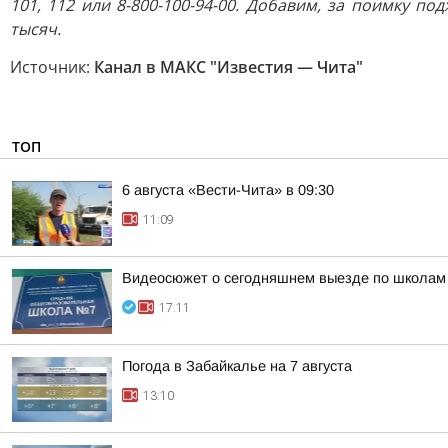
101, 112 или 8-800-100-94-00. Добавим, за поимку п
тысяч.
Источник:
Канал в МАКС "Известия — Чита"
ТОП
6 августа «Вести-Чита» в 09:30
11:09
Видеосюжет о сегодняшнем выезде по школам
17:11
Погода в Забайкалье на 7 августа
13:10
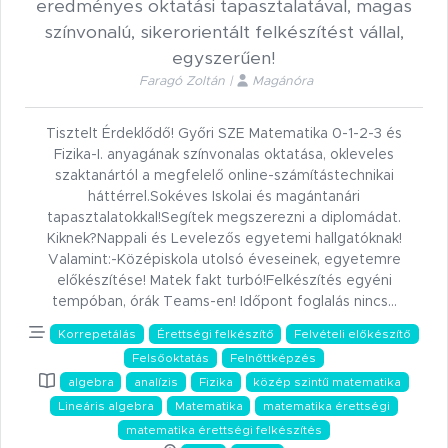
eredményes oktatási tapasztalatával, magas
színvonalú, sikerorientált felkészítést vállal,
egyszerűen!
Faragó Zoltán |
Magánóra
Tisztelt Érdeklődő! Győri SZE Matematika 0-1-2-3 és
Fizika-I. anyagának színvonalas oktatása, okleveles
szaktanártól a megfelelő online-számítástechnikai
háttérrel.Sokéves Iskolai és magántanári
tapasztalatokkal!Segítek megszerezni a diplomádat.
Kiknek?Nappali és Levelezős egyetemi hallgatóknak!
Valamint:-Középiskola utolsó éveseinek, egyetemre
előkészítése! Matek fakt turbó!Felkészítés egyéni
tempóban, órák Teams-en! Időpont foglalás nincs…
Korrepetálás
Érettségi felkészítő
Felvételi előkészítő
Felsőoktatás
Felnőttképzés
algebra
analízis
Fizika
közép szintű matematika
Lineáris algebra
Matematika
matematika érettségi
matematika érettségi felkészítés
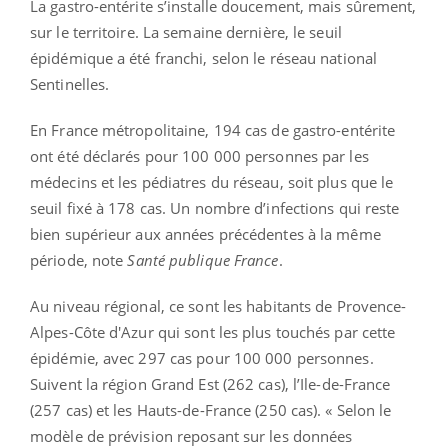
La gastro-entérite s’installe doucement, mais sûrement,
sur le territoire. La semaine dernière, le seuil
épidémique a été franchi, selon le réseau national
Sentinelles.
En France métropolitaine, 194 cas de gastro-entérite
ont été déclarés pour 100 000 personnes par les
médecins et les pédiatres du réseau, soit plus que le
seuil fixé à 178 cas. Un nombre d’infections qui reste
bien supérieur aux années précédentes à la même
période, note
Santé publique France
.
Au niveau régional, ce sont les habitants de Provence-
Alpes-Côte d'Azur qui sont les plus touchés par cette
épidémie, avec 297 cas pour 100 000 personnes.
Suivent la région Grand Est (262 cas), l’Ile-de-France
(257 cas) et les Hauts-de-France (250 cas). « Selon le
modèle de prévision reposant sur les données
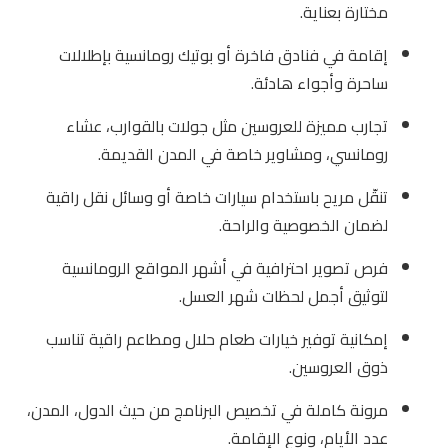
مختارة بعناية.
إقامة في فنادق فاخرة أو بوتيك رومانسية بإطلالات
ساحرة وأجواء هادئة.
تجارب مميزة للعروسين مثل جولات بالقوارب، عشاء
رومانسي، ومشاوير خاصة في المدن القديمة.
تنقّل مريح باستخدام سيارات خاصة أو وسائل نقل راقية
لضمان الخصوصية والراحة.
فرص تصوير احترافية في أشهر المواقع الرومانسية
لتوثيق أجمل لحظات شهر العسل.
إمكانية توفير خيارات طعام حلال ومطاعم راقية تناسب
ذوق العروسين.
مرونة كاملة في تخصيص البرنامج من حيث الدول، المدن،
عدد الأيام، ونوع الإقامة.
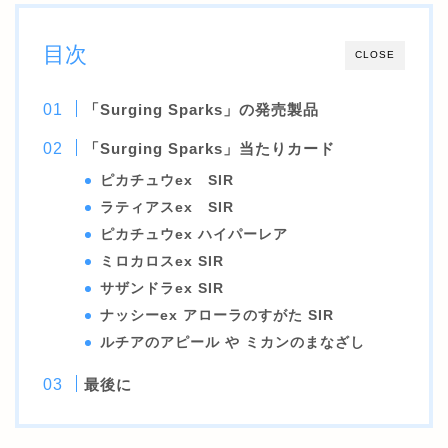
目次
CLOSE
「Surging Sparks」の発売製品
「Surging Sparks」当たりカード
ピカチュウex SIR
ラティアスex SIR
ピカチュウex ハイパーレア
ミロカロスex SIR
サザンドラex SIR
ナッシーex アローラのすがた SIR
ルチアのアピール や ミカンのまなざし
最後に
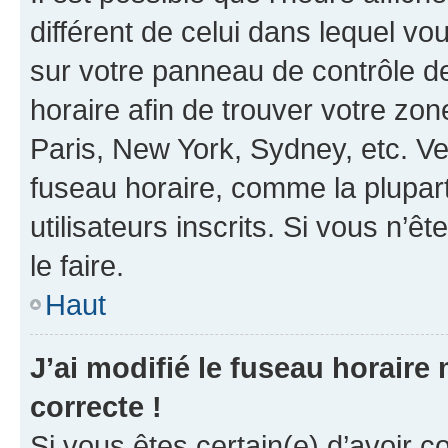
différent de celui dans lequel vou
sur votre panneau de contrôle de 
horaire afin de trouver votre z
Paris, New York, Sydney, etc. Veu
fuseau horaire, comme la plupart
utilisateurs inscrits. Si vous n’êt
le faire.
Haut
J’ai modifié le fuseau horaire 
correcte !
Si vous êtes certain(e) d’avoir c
• • •
EXERCISE DESCRIPTION
When copying from the data above, begin at the line containing "Felnőttképzés" and end at the line containing "médecins et les"; return those lines exactly and leave all pictures behind.

EXERCISE RESPONSE
Felnőttképzés
algebra
analízis
Fizika
közép szintű matematika
Lineáris algebra
Matematika
matematika érettségi
matematika érettségi felkészítés
La gastro-entérite s’installe doucement, mais sûrement,
sur le territoire. La semaine dernière, le seuil
épidémique a été franchi, selon le réseau national
Sentinelles.
En France métropolitaine, 194 cas de gastro-entérite
ont été déclarés pour 100 000 personnes par les
médecins et les pédiatres du réseau, soit plus que le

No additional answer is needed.